• **Exercise brief**: Starting from the line in which "弊社の個人情報の取扱に関してのご質問や、情報の開" appears, output every line down to the last line of the data below, exactly and without anything more.

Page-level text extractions
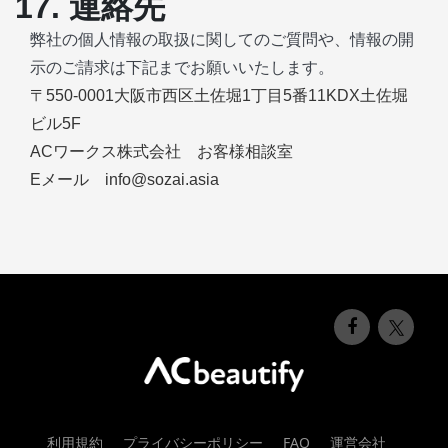
17. 連絡先
弊社の個人情報の取扱に関してのご質問や、情報の開
示のご請求は下記までお願いいたします。
〒550-0001大阪市西区土佐堀1丁目5番11KDX土佐堀
ビル5F
ACワークス株式会社 お客様相談室
Eメール info@sozai.asia
利用規約
プライバシーポリシー
FAQ
運営会社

• **Reply**:
弊社の個人情報の取扱に関してのご質問や、情報の開
示のご請求は下記までお願いいたします。
〒550-0001大阪市西区土佐堀1丁目5番11KDX土佐堀
ビル5F
ACワークス株式会社 お客様相談室
Eメール info@sozai.asia
利用規約
プライバシーポリシー
FAQ
運営会社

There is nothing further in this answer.